> _Your task_:
Since the copy must hold text only, transcribe the data below exactly and omit the images.

> _Provided material_:

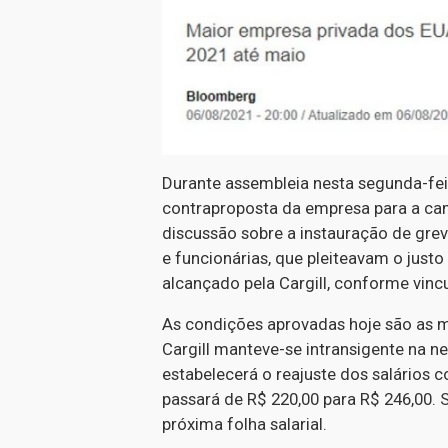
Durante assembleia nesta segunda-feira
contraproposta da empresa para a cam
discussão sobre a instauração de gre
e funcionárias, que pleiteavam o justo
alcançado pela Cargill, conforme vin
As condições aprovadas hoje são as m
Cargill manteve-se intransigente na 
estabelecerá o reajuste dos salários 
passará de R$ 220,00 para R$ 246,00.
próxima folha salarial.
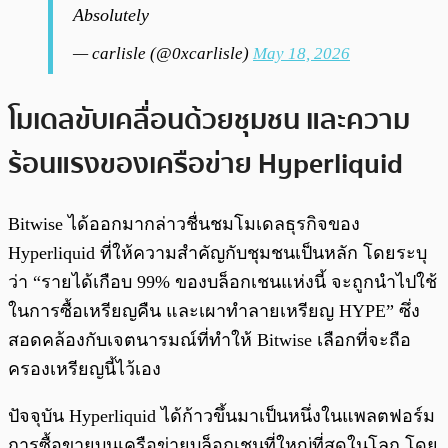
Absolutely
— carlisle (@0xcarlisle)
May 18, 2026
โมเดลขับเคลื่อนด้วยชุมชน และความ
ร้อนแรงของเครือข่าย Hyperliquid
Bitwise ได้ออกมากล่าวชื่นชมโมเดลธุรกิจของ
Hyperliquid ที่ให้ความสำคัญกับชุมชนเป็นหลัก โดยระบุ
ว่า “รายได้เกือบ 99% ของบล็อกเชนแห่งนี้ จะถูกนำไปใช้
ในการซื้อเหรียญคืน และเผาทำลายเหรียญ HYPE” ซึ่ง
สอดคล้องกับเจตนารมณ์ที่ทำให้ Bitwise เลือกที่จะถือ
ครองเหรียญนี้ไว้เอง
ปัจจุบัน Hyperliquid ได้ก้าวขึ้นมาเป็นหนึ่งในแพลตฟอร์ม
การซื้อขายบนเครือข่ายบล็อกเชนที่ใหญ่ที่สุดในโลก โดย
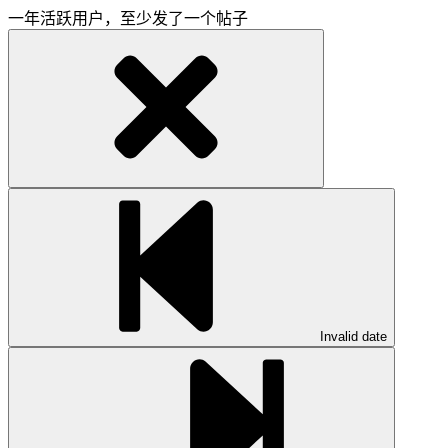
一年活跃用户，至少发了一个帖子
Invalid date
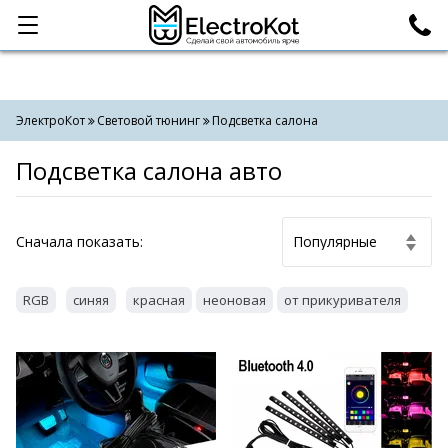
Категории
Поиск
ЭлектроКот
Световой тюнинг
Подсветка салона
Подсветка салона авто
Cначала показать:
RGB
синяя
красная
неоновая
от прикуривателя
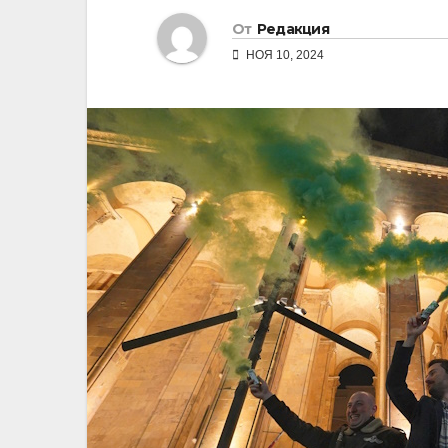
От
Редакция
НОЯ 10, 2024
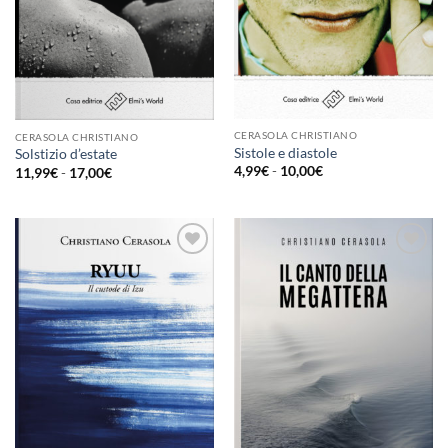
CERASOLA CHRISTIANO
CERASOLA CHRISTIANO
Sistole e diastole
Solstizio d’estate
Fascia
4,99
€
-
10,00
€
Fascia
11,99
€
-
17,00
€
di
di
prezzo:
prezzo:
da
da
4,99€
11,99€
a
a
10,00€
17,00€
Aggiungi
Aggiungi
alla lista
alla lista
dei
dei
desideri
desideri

> _Solution_:
Durante assembleia nesta segunda-feira
contraproposta da empresa para a cam
discussão sobre a instauração de gre
e funcionárias, que pleiteavam o justo
alcançado pela Cargill, conforme vin
As condições aprovadas hoje são as m
Cargill manteve-se intransigente na 
estabelecerá o reajuste dos salários 
passará de R$ 220,00 para R$ 246,00.
próxima folha salarial.
Absolutely
— carlisle (@0xcarlisle)
May 18, 2026
โมเดลขับเคลื่อนด้วยชุมชน และความ
ร้อนแรงของเครือข่าย Hyperliquid
Bitwise ได้ออกมากล่าวชื่นชมโมเดลธุรกิจของ
Hyperliquid ที่ให้ความสำคัญกับชุมชนเป็นหลัก โดยระบุ
ว่า “รายได้เกือบ 99% ของบล็อกเชนแห่งนี้ จะถูกนำไปใช้
ในการซื้อเหรียญคืน และเผาทำลายเหรียญ HYPE” ซึ่ง
สอดคล้องกับเจตนารมณ์ที่ทำให้ Bitwise เลือกที่จะถือ
ครองเหรียญนี้ไว้เอง
ปัจจุบัน Hyperliquid ได้ก้าวขึ้นมาเป็นหนึ่งในแพลตฟอร์ม
การซื้อขายบนเครือข่ายบล็อกเชนที่ใหญ่ที่สุดในโลก โดย
一年活跃用户，至少发了一个帖子
Invalid date
Категории
Поиск
ЭлектроКот
Световой тюнинг
Подсветка салона
Подсветка салона авто
Cначала показать:
RGB
синяя
красная
неоновая
от прикуривателя
От
Редакция
НОЯ 10, 2024
CERASOLA CHRISTIANO
CERASOLA CHRISTIANO
Sistole e diastole
Solstizio d’estate
Fascia
4,99
€
-
10,00
€
Fascia
11,99
€
-
17,00
€
di
di
prezzo:
prezzo:
da
da
4,99€
11,99€
a
a
10,00€
17,00€
Aggiungi
Aggiungi
alla lista
alla lista
dei
dei
desideri
desideri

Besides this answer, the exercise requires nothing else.